There was no indication that people spent the money on alcohol, tobacco or gambling.

Traditional charities are often concerned with improving health care and education for children, because these have been shown to have benefits for the future. People who received UCTs from GiveDirectly have higher incomes, more food and less stress than they had before. But it is too soon to tell what the long-term effects will be.

Related Links

GiveDirectly’s website

Facts about Kenya – National Geographic website

Facts about Kenya – Kwintessential

Poverty in Canada – CBC

Poverty in Canada – TVO

CURRICULUM CONNECTIONS
By Kathleen Tilly

Writing/Discussion Prompt
The article begins with the question: “What would you do with a thousand dollars?” Write a list of what you would do if you were given $1000.

Then think about the poor people around the world who might receive $1000 from GiveDirectly. Write a list of all of the things they might by with this money.

Compare the two lists. What do you notice?

Reading Prompt: Making Inferences/Interpreting Texts
Many charities bring goods such as food, clothing and medicine to people in need around the world. GiveDirectly is unique. GiveDirectly doesn’t give people things; it gives them money and lets them choose how to spend it.

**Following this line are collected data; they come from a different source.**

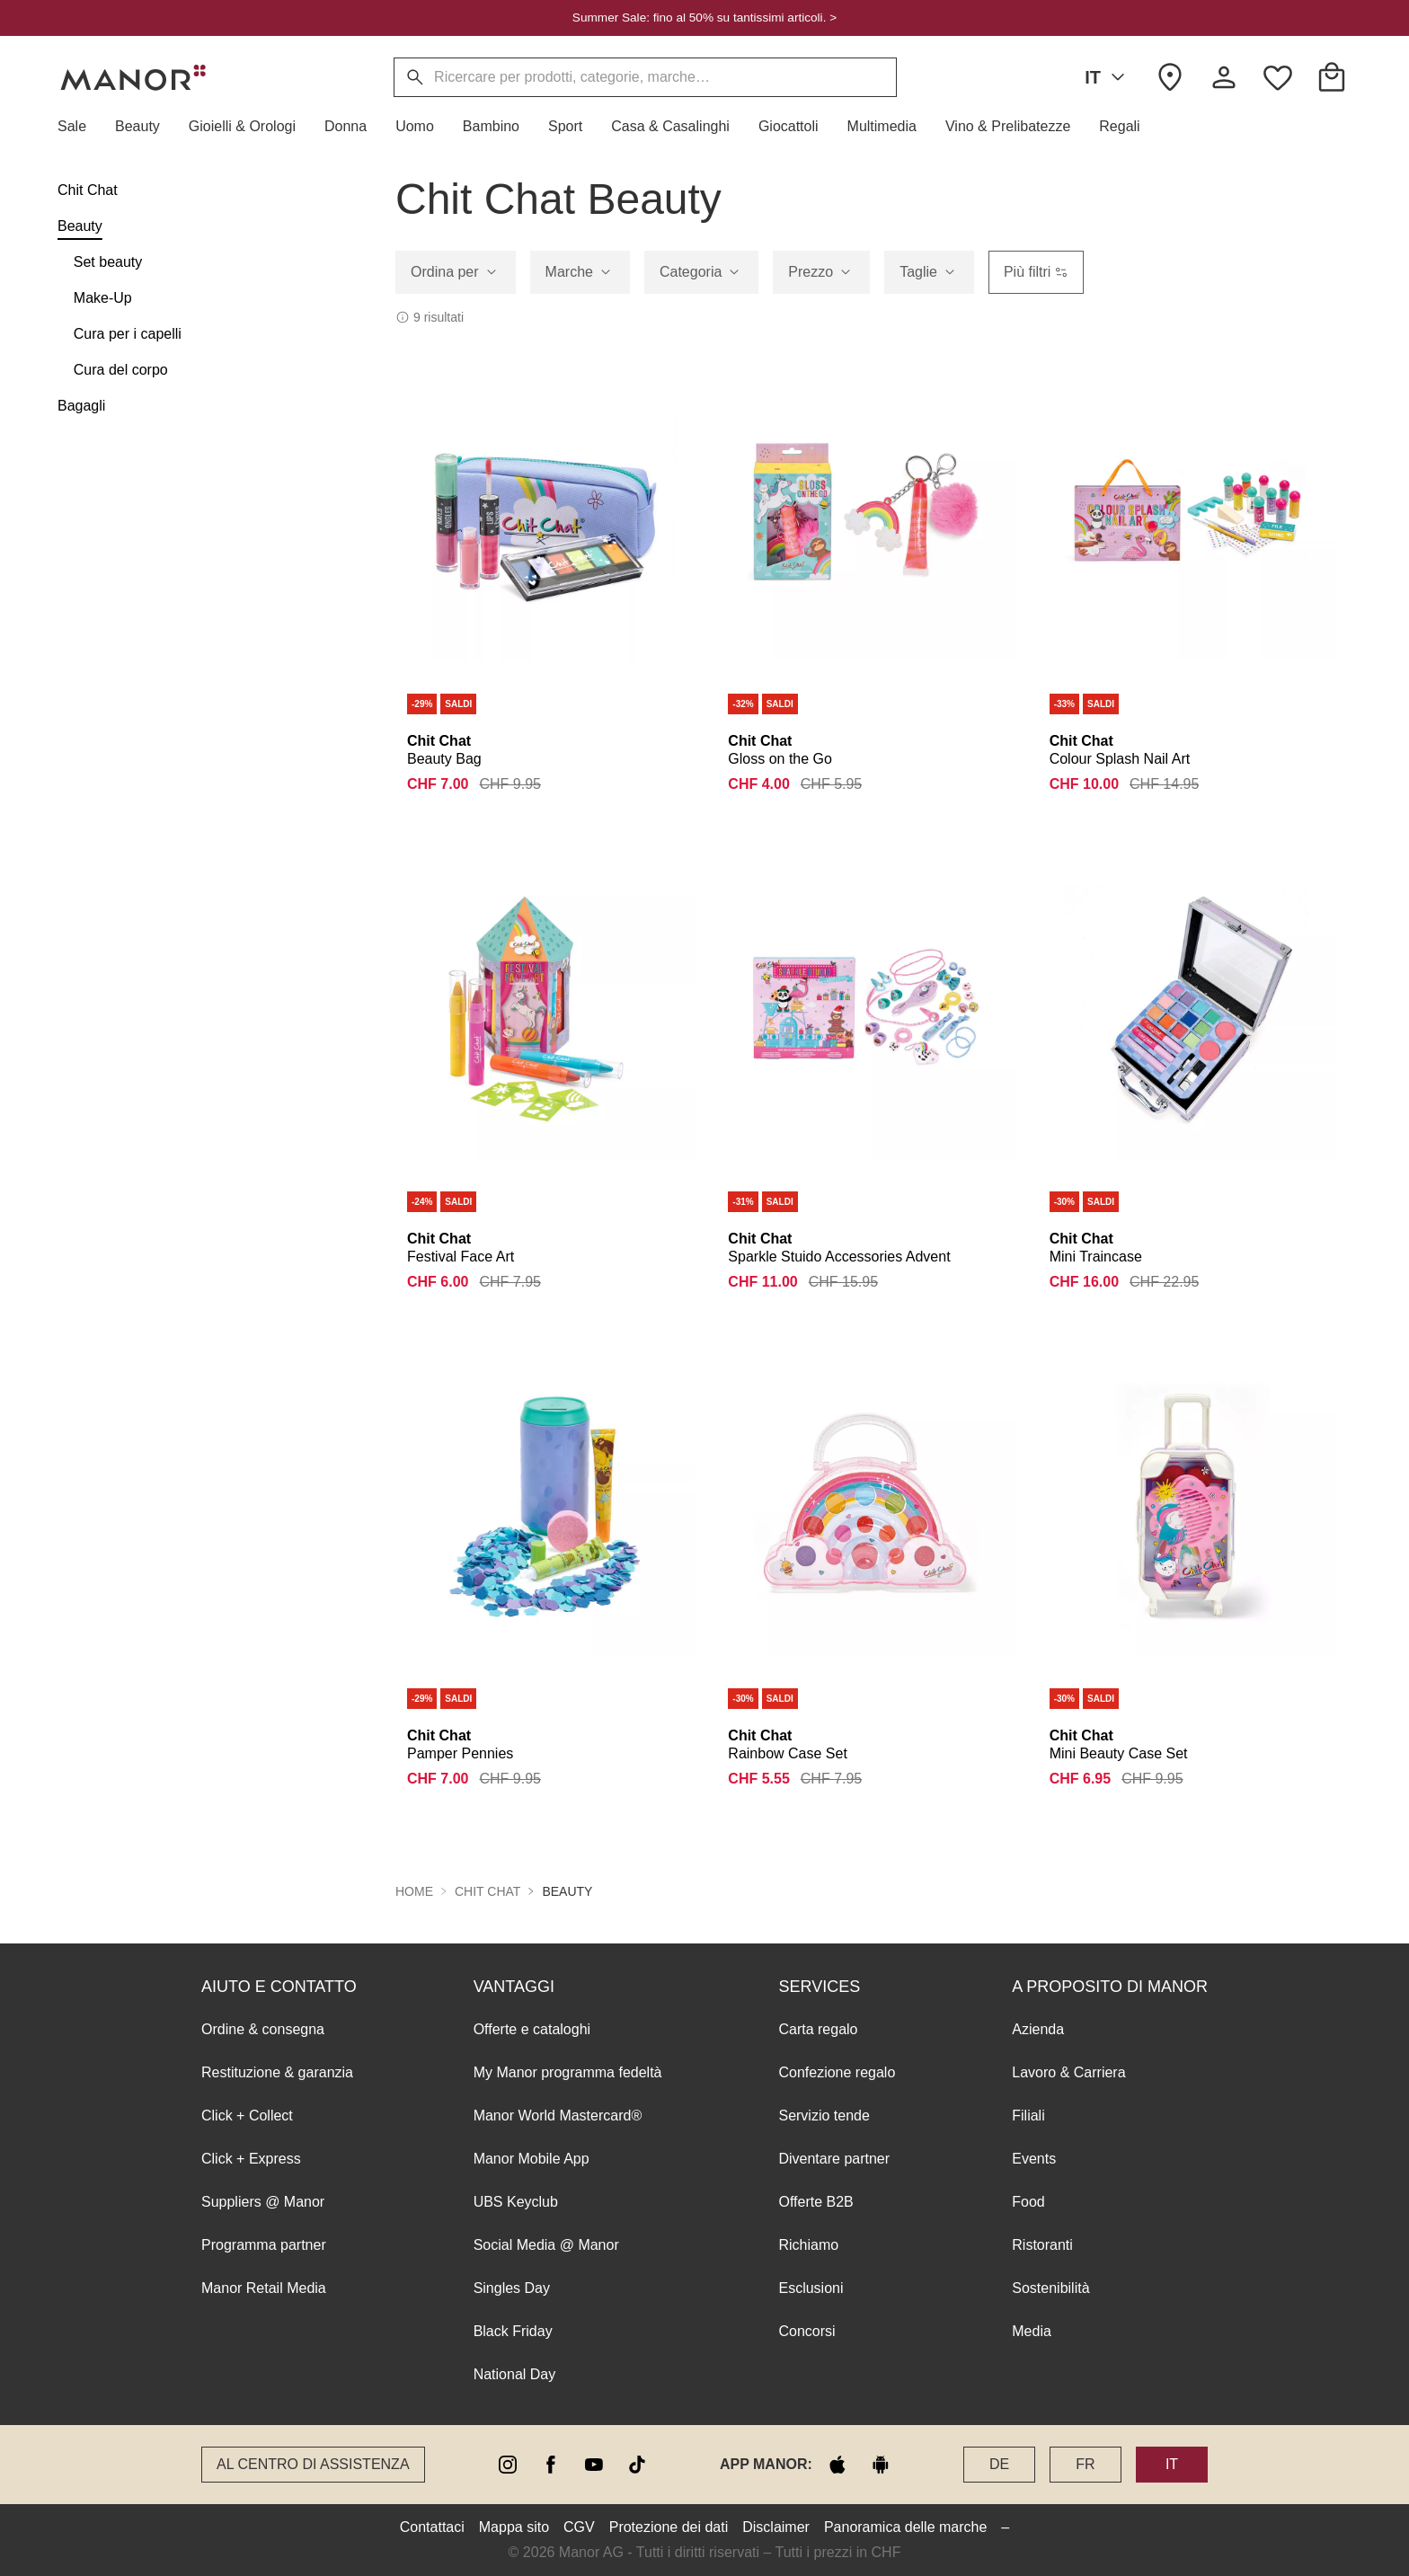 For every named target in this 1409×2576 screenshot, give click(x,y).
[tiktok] (637, 2465)
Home (414, 1891)
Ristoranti (1042, 2245)
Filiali (1028, 2115)
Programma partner (263, 2245)
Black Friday (513, 2331)
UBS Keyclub (516, 2201)
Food (1028, 2201)
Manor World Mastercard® (558, 2115)
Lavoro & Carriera (1068, 2072)
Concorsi (806, 2331)
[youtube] (594, 2465)
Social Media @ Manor (546, 2245)
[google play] (881, 2465)
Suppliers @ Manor (262, 2201)
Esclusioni (810, 2288)
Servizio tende (823, 2115)
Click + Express (251, 2158)
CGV (579, 2527)
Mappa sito (514, 2527)
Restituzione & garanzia (277, 2072)
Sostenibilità (1050, 2288)
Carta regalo (817, 2029)
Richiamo (808, 2245)
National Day (515, 2374)
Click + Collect (247, 2115)
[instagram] (508, 2465)
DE (999, 2464)
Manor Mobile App (531, 2158)
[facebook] (551, 2465)
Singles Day (512, 2288)
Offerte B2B (815, 2201)
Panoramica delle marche (905, 2527)
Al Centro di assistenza (313, 2464)
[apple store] (837, 2465)
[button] (79, 127)
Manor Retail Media (263, 2288)
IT (1108, 77)
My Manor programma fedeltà (568, 2072)
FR (1085, 2464)
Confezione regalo (836, 2072)
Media (1031, 2331)
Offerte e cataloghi (532, 2029)
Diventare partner (834, 2158)
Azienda (1038, 2029)
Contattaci (432, 2527)
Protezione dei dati (669, 2527)
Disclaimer (776, 2527)
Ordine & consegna (262, 2029)
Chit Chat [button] (487, 1891)
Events (1034, 2158)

Why do you think the charity is organized in this way? What are the benefits and/or challenges of structuring a charity in this way?

Junior
Use stated and implied ideas in texts to make inferences and construct meaning (OME, Reading: 1.5).

Intermediate
Develop and explain interpretations of increasingly complex or difficult texts using stated and implied ideas from the texts to support their interpretations (OME, Reading: 1.5).

Grammar Feature: Prefix
A prefix is a one or more letters that are added to a word. A prefix often changes the meaning of the word. For example, when the prefix ‘un’ is added to the core word ‘comfortable’ it changes the word from ‘comfortable’ to ‘uncomfortable’.

Read through the article and find all of the world that include prefixes.